Other experts say the government was aware of the woeful condition of most training centers and hence slashed the number of certified institutes from 12,181 in PMKVY-1 to just 1,400 in the second.

“It shows that majority of training providers either lacked infrastructure or didn’t have good trainers which overall resulted in poor training in PMKVY – I. Otherwise, why will NSDC reduce the number of training companies in the second phase of PMKVY?” says Colonel (Retd) NB Saxena, a construction skills consultant.

But the NSDC dismissed any speculation of compromise in quality. “We just enhanced the infrastructural requirement in PMKVY – II and till now only 1,400 centres have been able to fulfill the requirement,” said Jayant Krishna, chief operating officer, NSDC.

The scheme

Prime Minister Narendra Modi launched the much-hyped scheme on July 15,2015 with a corpus of Rs 1,500 crore and an aim to train 2.4 million youth. But the first phase saw just 5% placement, that too mostly in low-skill blue-collar jobs. Despite the problems, the government upped its allocation under the skills training programme in this year’s budget with two new schemes and Rs 6,000 crore. The NSDC disbursed Rs 1,000 crore out of the total budget of Rs 1500 crore till December 2016.

The training centres

NSDC data accessed by HT under the Right to Information (RTI) Act showed an incredible 420,513 candidates – a fifth of the total — were trained by the top 10 institutes – four of them in the national capital region alone.

The fifth-largest of them, Softdot Institute, refused to answer how it managed to train more than 30,000 candidates in a year. HT found that Softdot has five centers across the city.

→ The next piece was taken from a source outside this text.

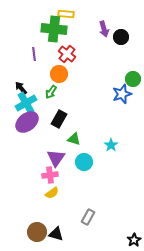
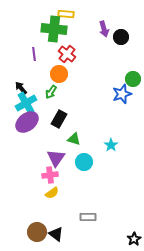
gray rectangle: rotated 63 degrees clockwise
black triangle: rotated 21 degrees clockwise
black star: moved 1 px up
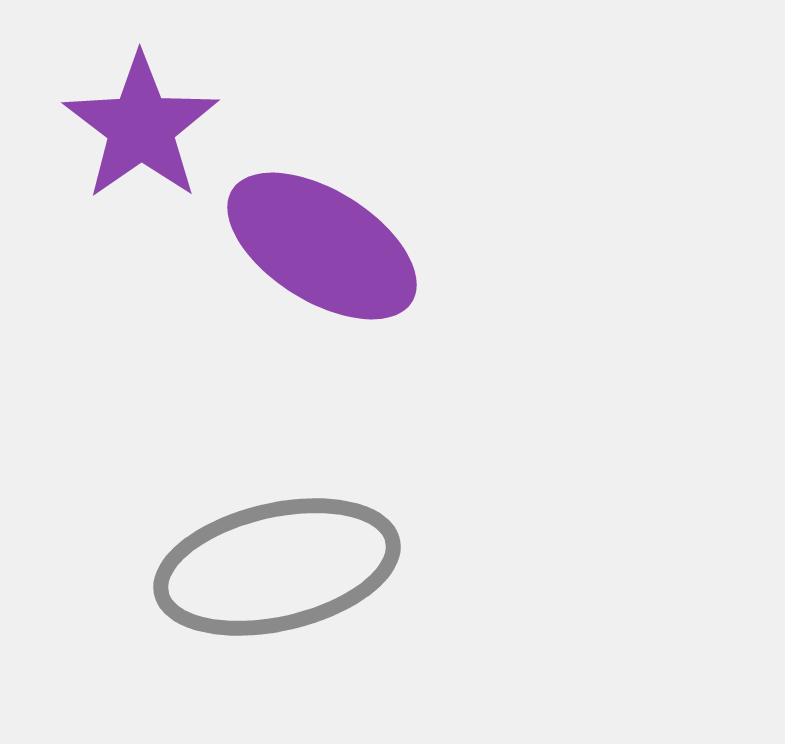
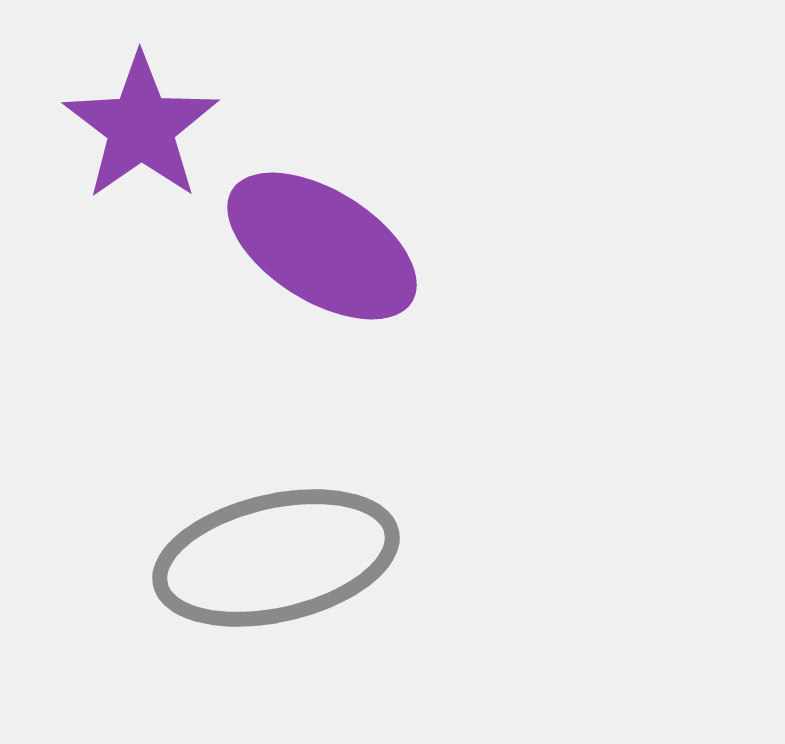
gray ellipse: moved 1 px left, 9 px up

But another Delhi-based institute — Possit Skill Organisation that claimed to have trained 12,955 candidates – provided some answers. Possit ran an aviation academy in Delhi’s posh South Extension but a receptionist told HT that the centre ran no programme under the PMKVY scheme. For skilling, we have only three centres in Saharanpur Road, Loni; Jaitpur Raod, Badarpur and Jamia Nagar in Okhla,” she added.

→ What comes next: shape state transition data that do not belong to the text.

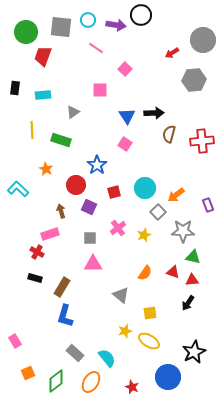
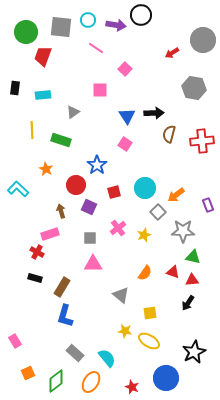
gray hexagon at (194, 80): moved 8 px down; rotated 15 degrees clockwise
yellow star at (125, 331): rotated 24 degrees clockwise
blue circle at (168, 377): moved 2 px left, 1 px down
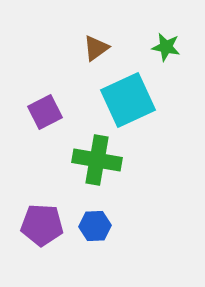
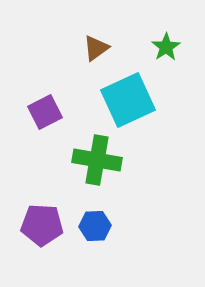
green star: rotated 28 degrees clockwise
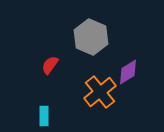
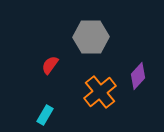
gray hexagon: rotated 24 degrees counterclockwise
purple diamond: moved 10 px right, 4 px down; rotated 16 degrees counterclockwise
cyan rectangle: moved 1 px right, 1 px up; rotated 30 degrees clockwise
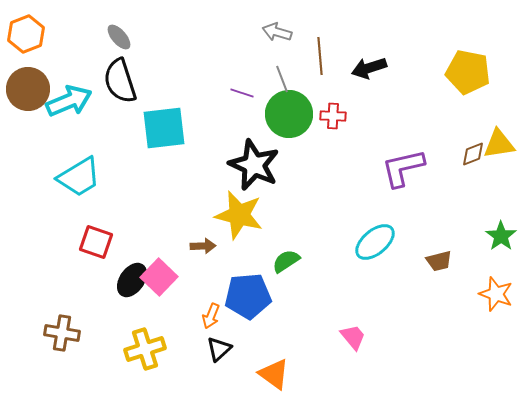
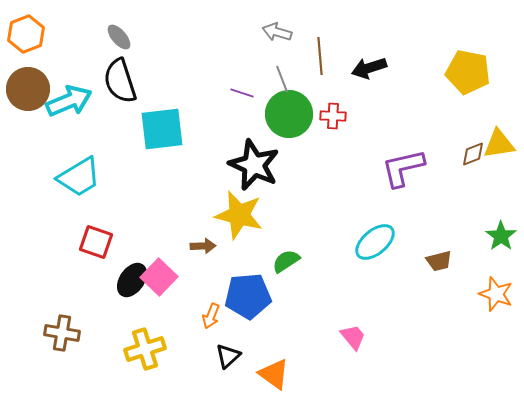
cyan square: moved 2 px left, 1 px down
black triangle: moved 9 px right, 7 px down
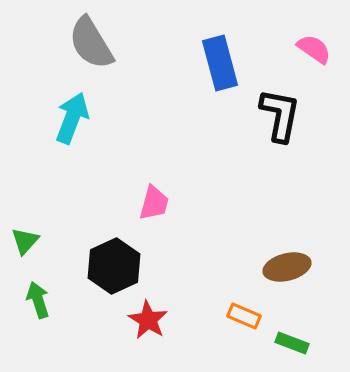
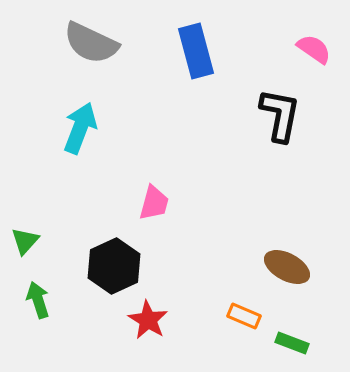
gray semicircle: rotated 34 degrees counterclockwise
blue rectangle: moved 24 px left, 12 px up
cyan arrow: moved 8 px right, 10 px down
brown ellipse: rotated 42 degrees clockwise
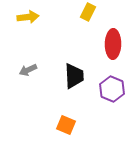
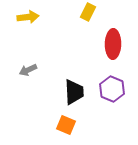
black trapezoid: moved 16 px down
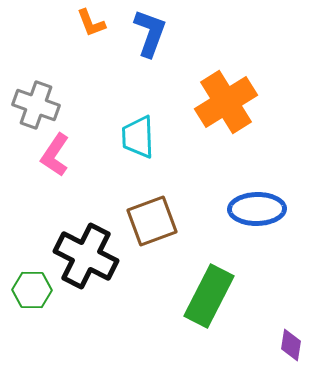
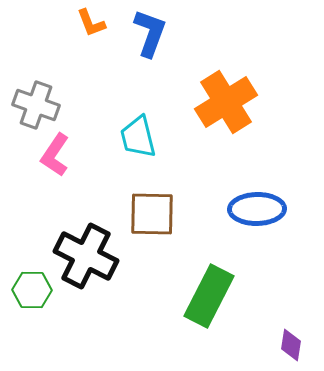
cyan trapezoid: rotated 12 degrees counterclockwise
brown square: moved 7 px up; rotated 21 degrees clockwise
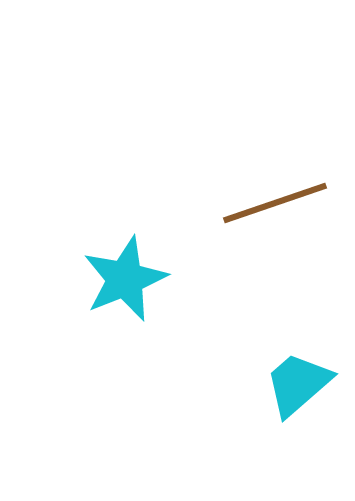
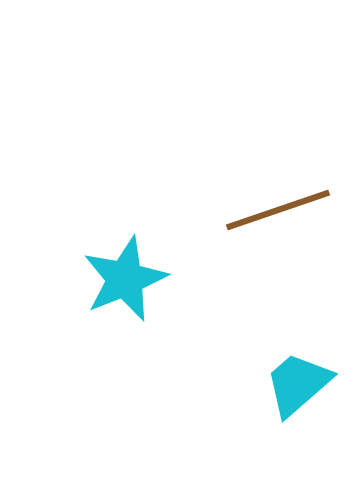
brown line: moved 3 px right, 7 px down
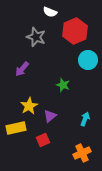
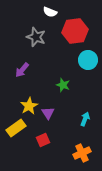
red hexagon: rotated 15 degrees clockwise
purple arrow: moved 1 px down
purple triangle: moved 2 px left, 3 px up; rotated 24 degrees counterclockwise
yellow rectangle: rotated 24 degrees counterclockwise
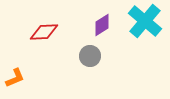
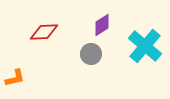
cyan cross: moved 25 px down
gray circle: moved 1 px right, 2 px up
orange L-shape: rotated 10 degrees clockwise
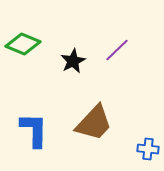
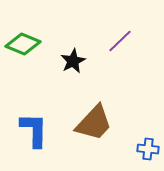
purple line: moved 3 px right, 9 px up
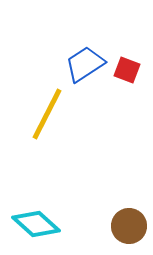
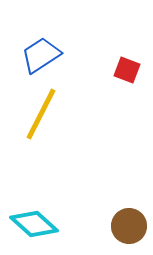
blue trapezoid: moved 44 px left, 9 px up
yellow line: moved 6 px left
cyan diamond: moved 2 px left
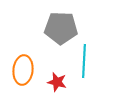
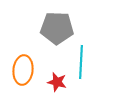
gray pentagon: moved 4 px left
cyan line: moved 3 px left, 1 px down
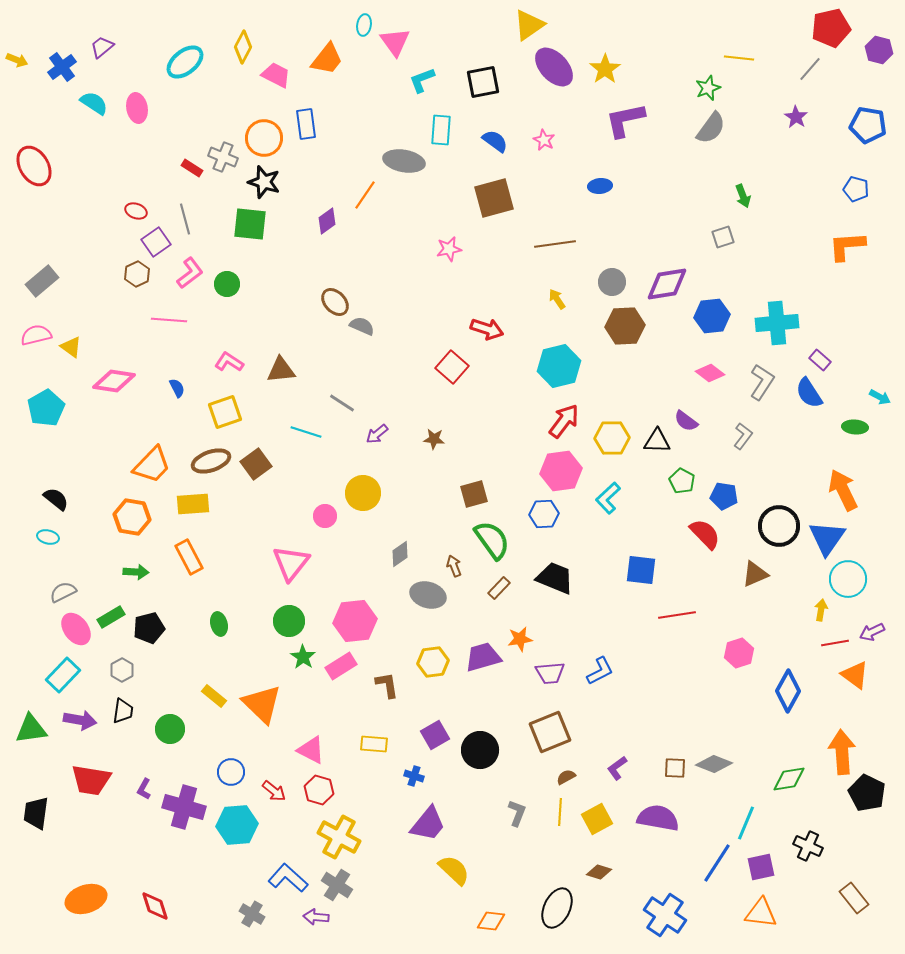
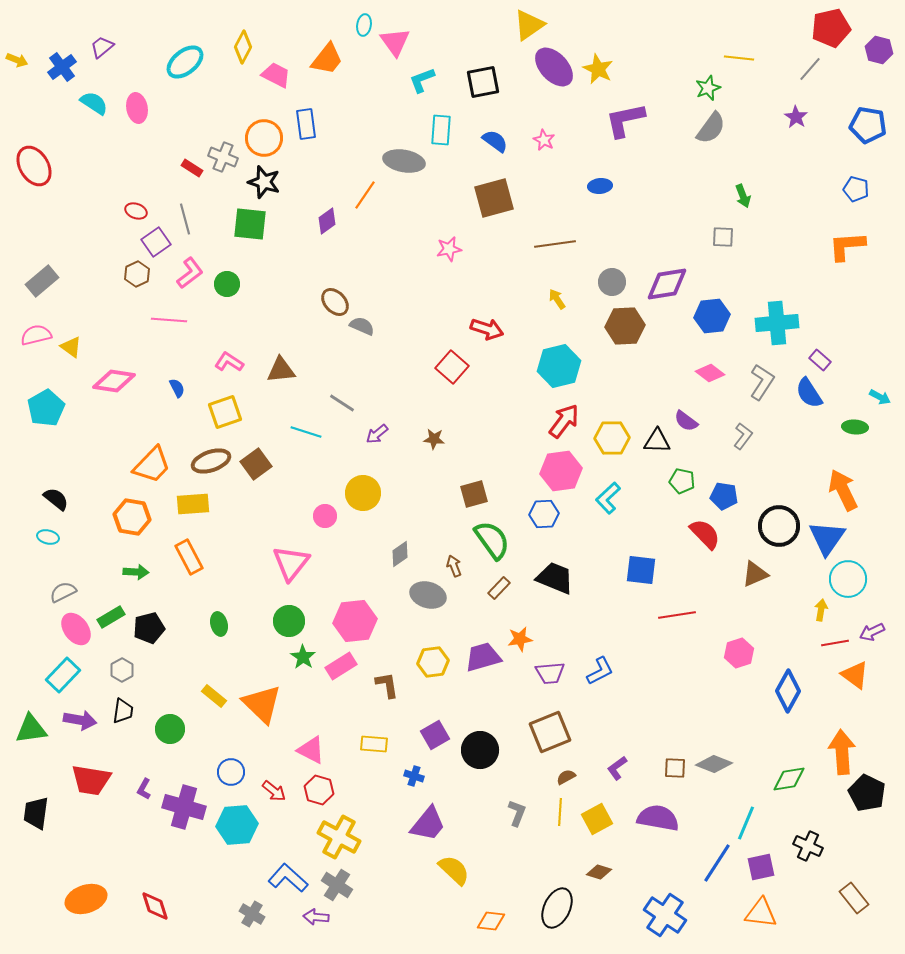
yellow star at (605, 69): moved 7 px left; rotated 12 degrees counterclockwise
gray square at (723, 237): rotated 20 degrees clockwise
green pentagon at (682, 481): rotated 15 degrees counterclockwise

HT visited the three centres, all inside crumbling buildings on narrow bylanes. The centre at Badarpur had three rooms. An employee at the centre told HT Possit entered into franchisee arrangement with 50 other institutes, driving the number of total candidates trained to 12,000-plus.

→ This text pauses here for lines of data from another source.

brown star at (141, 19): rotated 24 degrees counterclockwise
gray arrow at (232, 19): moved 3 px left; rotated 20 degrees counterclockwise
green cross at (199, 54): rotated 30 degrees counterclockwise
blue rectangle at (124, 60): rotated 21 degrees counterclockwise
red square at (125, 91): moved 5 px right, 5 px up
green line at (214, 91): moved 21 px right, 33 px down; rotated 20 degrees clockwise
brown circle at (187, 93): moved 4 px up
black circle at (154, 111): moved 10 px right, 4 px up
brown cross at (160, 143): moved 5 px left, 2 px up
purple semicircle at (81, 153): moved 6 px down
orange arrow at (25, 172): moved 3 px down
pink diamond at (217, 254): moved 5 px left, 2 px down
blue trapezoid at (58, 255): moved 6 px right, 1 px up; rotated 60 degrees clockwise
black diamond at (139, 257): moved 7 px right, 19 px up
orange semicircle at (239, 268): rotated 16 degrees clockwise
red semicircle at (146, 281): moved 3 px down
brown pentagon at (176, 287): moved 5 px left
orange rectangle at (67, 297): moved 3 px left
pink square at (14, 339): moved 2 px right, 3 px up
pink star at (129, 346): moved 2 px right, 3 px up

The government provides loans at subsidized rates or gives funds for other skill programmes to its training partner centres. The PMKVY-1 manual allowed such arrangements but mandated the details be uploaded on the skill development management system (SDMS).

The conflicting responses

In an RTI reply, the NSDC said it had no role in the arrangements and didn’t maintain a database. “The data of training undertaken by franchises is available with concerned training partners,” said the body. Trainers refuse to share franchise details with HT.

But Krishna gave a conflicting response, saying NSDC maintained “complete data” of “training centres and training partners” but refused to share it.

Saxena said this was an indication that the process manual had been flouted. “Each training provider gets a unique user id and password to access SDMS and upload student details. But training providers shared id and password with multiple franchises that use the same details to upload candidate particulars,” he added.

Fraudulent enrollment?

The other irregularity was found in uploading Aadhaar details of candidates. Under the scheme, a grant of an average Rs 8,000 is directly transferred to the student’s account through the Aadhaar details and bank accounts uploaded by the training providers on the NSDC’s server.

NSDC data showed only 1.4 million people were assessed and awarded certificate while the Aadhaar numbers of 571,880 couldn’t be validated.

Arora said every training provider was aware that a candidate’s Aadhaar number was mandatory to get the grant. “If 5.71 lakh candidates’ Aadhaar details are not available, it means training providers either enrolled non-existent candidates or multiple enrollment of one candidate to falsely escalate total figure,” he said.

Saxena agreed, saying training providers might have engaged in fraud to get a bigger share of the government grant. Krishna told HT that under PMKVY- II, the Aadhaar ID of all trainees were validated at the time of batch creation to prevent any bogus enrollment.